Years of intrafaith discussions with not-so-veiled questions have taught me that Sunni Muslims are suspicious of the degree to which to which we love the Ahlul-Bayt, suggesting that we have made them “God-like,” which is clearly un-Islamic. In my humble opinion, this discomfort stems from Sunni-centric approach to how certain figures are revered in relation to Tawhid . As a Shia, I feel that the narrations, supplications, and general literature attached to the Ahlul-Bayt are crucial in drawing me closer to Allah, especially given the degree to which many of them were marginalized themselves and expressed devotion to Allah from that positionality.
This is important to recognize because here in the U.S., Sunni Muslims occupy the “normative” position and homogenize what it means to be Muslim on the basis of their sect.

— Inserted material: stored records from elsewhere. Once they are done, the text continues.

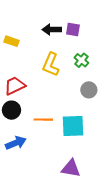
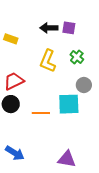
cyan square: (73, 126) -> (69, 104), moved
blue arrow: (16, 143) -> (15, 153), moved, turned 54

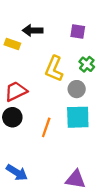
black arrow: (49, 28) -> (33, 30), moved
gray circle: (84, 85) -> (77, 89), moved
orange line: (41, 113) -> (46, 127), turned -72

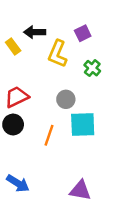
purple square: (78, 32) -> (83, 33), turned -35
yellow rectangle: (12, 44) -> (13, 47), turned 35
yellow L-shape: (54, 69) -> (57, 54), moved
gray circle: (77, 89) -> (66, 99), moved

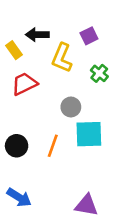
red trapezoid: (17, 97) -> (24, 84), moved
black circle: (13, 124) -> (17, 146), moved

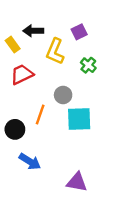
orange line: (53, 146) -> (40, 114), moved
blue arrow: (19, 197) -> (30, 162), moved

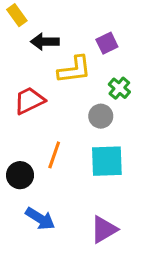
yellow rectangle: (13, 45) -> (17, 15), moved
yellow L-shape: (55, 51) -> (74, 70), turned -120
gray circle: (63, 95) -> (101, 116), moved
purple triangle: (77, 182) -> (104, 229), moved, turned -40

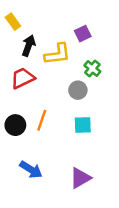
yellow rectangle: (17, 15) -> (13, 22), moved
black arrow: (45, 42) -> (29, 46), moved, turned 110
cyan square: (107, 161) -> (83, 125), size x0.7
black circle: (20, 175) -> (15, 125), moved

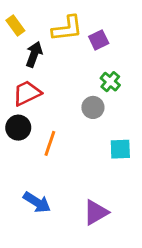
yellow L-shape: (57, 54) -> (67, 28), moved
black circle: (15, 125) -> (18, 128), moved
cyan square: (83, 125) -> (120, 149), moved

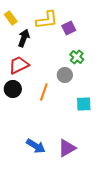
orange line: (50, 143) -> (44, 92), moved
blue arrow: (37, 202) -> (36, 146), moved

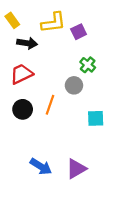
black arrow: (24, 38) -> (27, 43), turned 78
black circle: (13, 89) -> (23, 109), moved

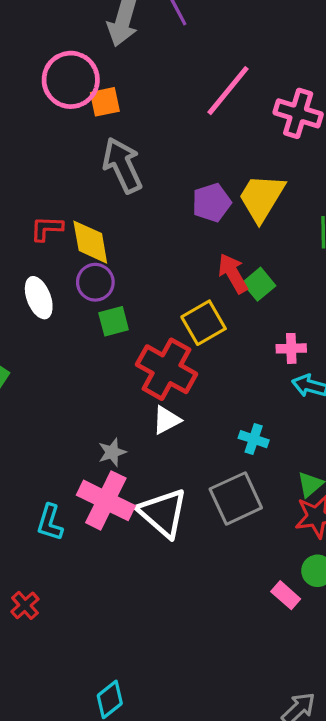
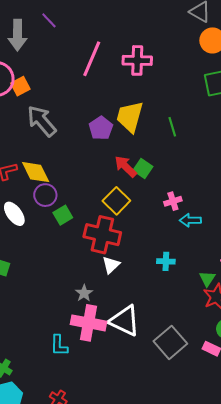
gray square: (236, 498) -> (170, 342), moved

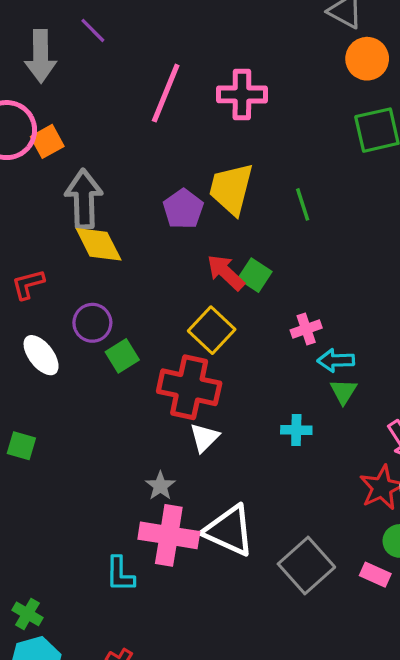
gray arrow: (42, 121) -> (84, 199), turned 40
yellow diamond: (36, 172) -> (99, 244), moved
green triangle: (207, 279) -> (343, 391), moved

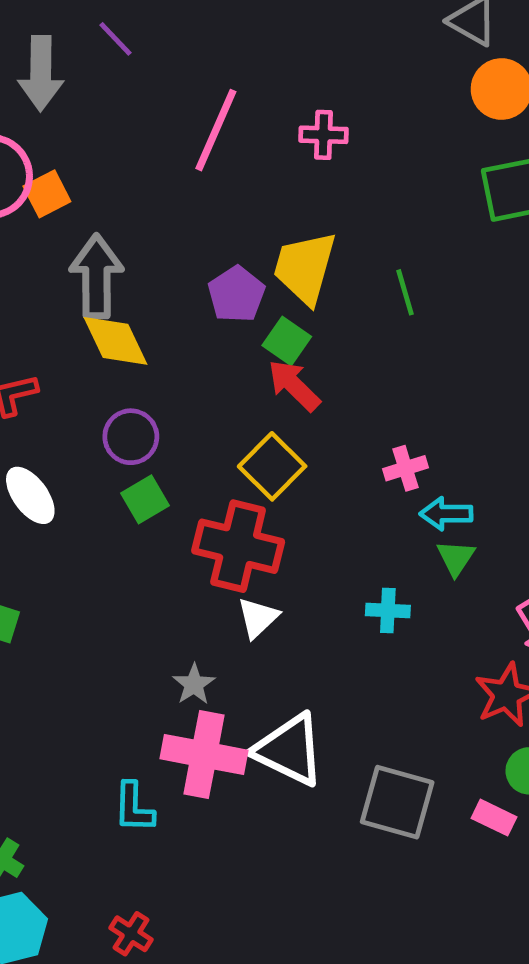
pink cross: (242, 94) -> (323, 135), size x0.7
green square: (255, 275) -> (287, 341), moved
purple circle: (92, 323) -> (131, 437), moved
gray square: (306, 566) -> (397, 802), turned -34

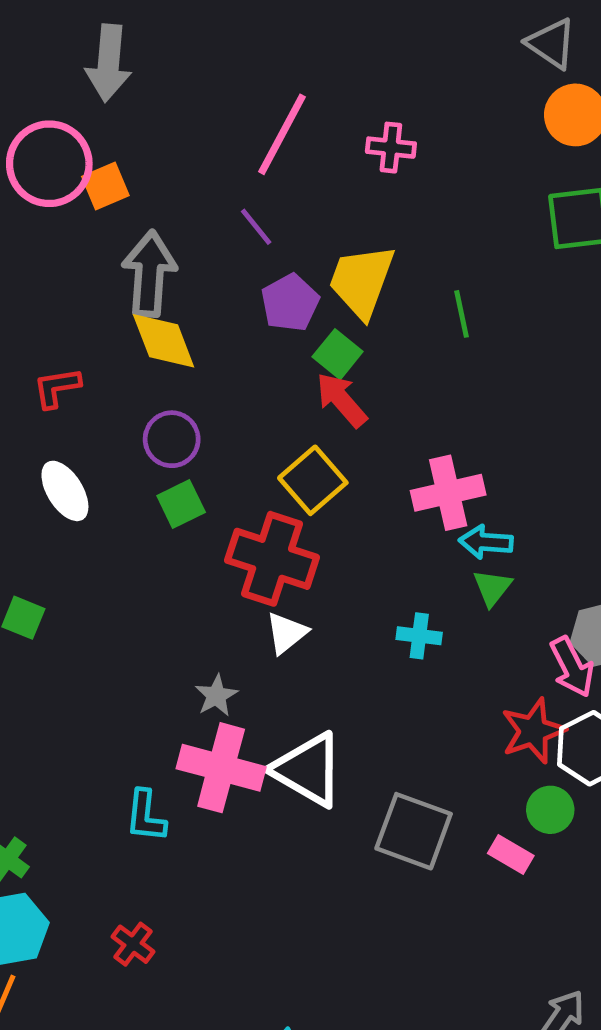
purple line: (115, 39) -> (256, 227), moved
pink cross: (405, 468) -> (448, 493), size x1.6

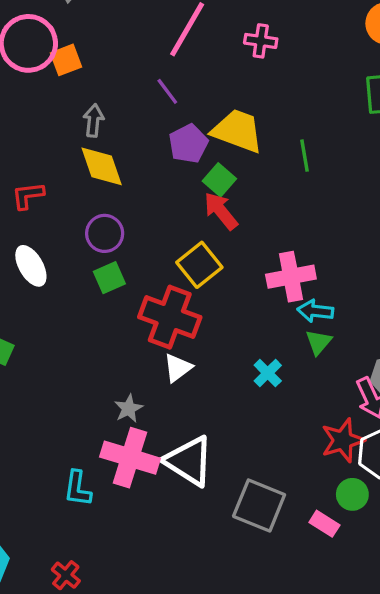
gray arrow: (149, 274) -> (94, 121), size x0.6
yellow trapezoid: (362, 281) -> (237, 131), turned 88
cyan cross: (419, 636) -> (268, 373), turned 36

If you question this, consider how it might be odd for a Muslim organization with no sect affiliation to provide turbas, or pieces of clay that many Shia Muslims use while prostrating, in their prayer rooms. The fact that this act of inclusion may seem abnormal indicates that there is, in fact, a norm to begin with. This piece by Abbas Rattani relays how this transcends to interpretations of Islamic history as well. Though I recognize anti-Sunnism certainly exists in Shia communities, I focus on Shiaphobia because it is Shia Muslims that are marginalized and Sunni communities that have privilege here in the U.S.
When I’m in my Shia mosque, I can express my love for the Ahlul-Bayt (pbut) without that love being perceived as excessive, un-Islamic, or self-seeking. I’m not met with suspicion if I’m really a Muslim and I don’t have to account for a different interpretation of Islamic history or exegesis of the Qur’an. Also, in light of growing sectarianism globally, I don’t fear being asked to represent all Shias for anti-Sunnism taking place in other counties, while wondering why Sunnis aren’t simultaneously pressured to hold themselves accountable for anti-Shi’ism taking place globally in places as wide-reaching as Pakistan, Saudi Arabia, South Africa, Egypt, Malaysia, and even here in the U.S.
However, my mosque experience is complex because I wonder how I can join important mainstream Muslim causes to end racism, patriarchy, classism, ableism and more when at the same time, I encounter experiences that erase the entire existence of my community with remarks like, “we are not Sunni or Shia, we’re all Muslim,” or make me feel shameful about expressing my profound love for the Ahlul-Bayt, which is so attached to my beliefs in Islam, with raised eyebrows questioning my Muslim-ness.
Ramadan forces me to confront this tension because I’m reminded of how, on one hand, I have so many concerns that I share with Muslims outside of the Shia community, yet, on the other hand, I have a sense of belonging that I can only attain in a Shia space. This is all the more frustrating when Sunni Muslims don’t recognize the loss that stems from alienating Shia Muslims from the entire Islamic tradition, namely by the lack of awareness about resources attached to Shia tradition. To be blunt, the foundation of anti-Shi’ism for me lies not in the acts of violence that occurs against Shia Muslims, but in the inability to perceive Shias as Muslims in the first place, which rationalizes these aggressions.
I would like to end this piece with a call to Sunni Muslims who are working tirelessly and with the sincerest of intentions to undo the oppressive social structures that plague our mosques, to include Shiaphobia (and any “phobias” attached to other non-Sunni sects, for that matter) as an integral dimension to this intersectional fight. Because injustices crosses sectarian lines, combatting Shiaphobia within your own communities will strengthen the ability for us, as Muslims, to truly heal our communities together from the injustices we collectively face. This can only happen if Shia Muslims do not feel further marginalized in these movements.